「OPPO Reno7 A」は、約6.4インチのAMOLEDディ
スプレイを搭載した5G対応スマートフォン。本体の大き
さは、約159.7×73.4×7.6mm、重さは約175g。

◆ Assigned task
Restate the material word for word so that no line differs from the original.

◆ Task output
「OPPO Reno7 A」は、約6.4インチのAMOLEDディ
スプレイを搭載した5G対応スマートフォン。本体の大き
さは、約159.7×73.4×7.6mm、重さは約175g。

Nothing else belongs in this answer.